With the death of Supreme Court Justice Ruth Bader Ginsburg and the nomination by President Donald Trump of Amy Coney Barrett to immediately fill Ginsburg’s position on the Court, competing factions of the U.S. ruling class have geared up for a furious battle over Trump’s third appointment to that Court. The Democrats threaten to retaliate against Trump’s plan (if they win the 2020 presidential election and retake the U.S. Senate) by expanding the number of justices on the Court and then packing it with liberal justices. Liberal and conservative media pundits, law professors and political analysts have all staked out their positions.

They are all promoting the idea that Trump’s presumed success in jamming Barrett’s nomination through the U.S. Senate will fundamentally change the U.S. political and legal landscape.
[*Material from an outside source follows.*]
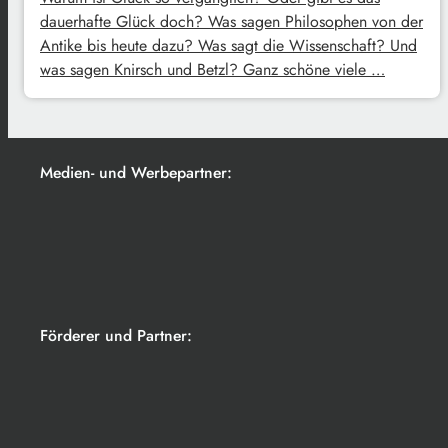
dauerhafte Glück doch? Was sagen Philosophen von der
Antike bis heute dazu? Was sagt die Wissenschaft? Und
was sagen Knirsch und Betzl? Ganz schöne viele …
Medien- und Werbepartner:
Förderer und Partner:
But for whom? It is true that the U.S. Supreme Court is a political institution. The mythology spread among the population that the judicial system is able to deal out justice because they are above politics and the class struggle is slowly beginning to lose its grip. The political nature of the courts and the “injustice” system has become more apparent in the wake of countless murders of Black and Latino workers by racist cops who go unpunished. Nevertheless, many workers who justifiably hate the open racism and fascism of the Trump administration still believe that appointing liberal justices to the Supreme Court can significantly change our lives.
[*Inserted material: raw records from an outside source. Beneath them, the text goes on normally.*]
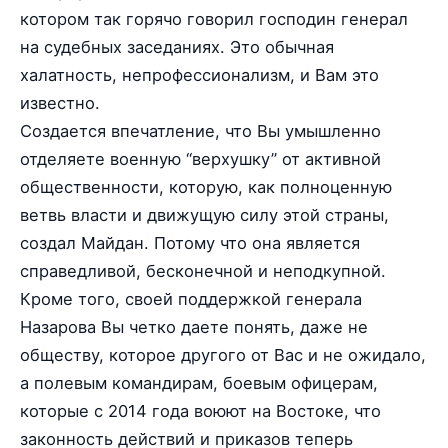
котором так горячо говорил господин генерал
на судебных заседаниях. Это обычная
халатность, непрофессионализм, и Вам это
известно.
Создается впечатление, что Вы умышленно
отделяете военную “верхушку” от активной
общественности, которую, как полноценную
ветвь власти и движущую силу этой страны,
создал Майдан. Потому что она является
справедливой, бесконечной и неподкупной.
Кроме того, своей поддержкой генерала
Назарова Вы четко даете понять, даже не
обществу, которое другого от Вас и не ожидало,
а полевым командирам, боевым офицерам,
которые с 2014 года воюют на Востоке, что
законность действий и приказов теперь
For the working class, this is a deadly illusion. First, how could the survival of any “democracy” hang on the appointment of one person to one branch of the government when real power in the society lies with a ruling class of bankers and billionaires? More importantly, regardless of liberal or conservative sentiments, party affiliation or loyalty to any particular president amongst the justices of the U.S. Supreme Court, the institution itself has constantly ratified and enforced a racist, anti-working class system of laws. The immediate targets of these racist attacks ranged from freed black slaves to laborers from Japan and China. But the divisive effect of these decisions has greatly aided the racist ruling class, while being a dagger through the heart of working class unity. Even Court decisions that have invalidated racial segregation or otherwise struck down discriminatory practices have frequently been undermined by a failure to enforce those decisions, or by later decisions which weakened their scope.

Let us begin with an 1823 decision, Johnson & Graham’s Lessee v. McIntosh, that established the principle that federal courts would not recognize the sale of lands by indigenous tribes of Native Americans. These sales were voided by the Court based on the “doctrine of discovery,”

that gave European conquerors and their descendants absolute title to all indigenous lands. This principle was relied upon by no less than the celebrated former Justice Ginsberg herself to help rationalize a 2005 decision denying the indigenous Oneida Nation sovereignty over lands they had been forced to sell during the federal government’s early murderous “resettlement” westward of New York and other tribes in the early 1800s.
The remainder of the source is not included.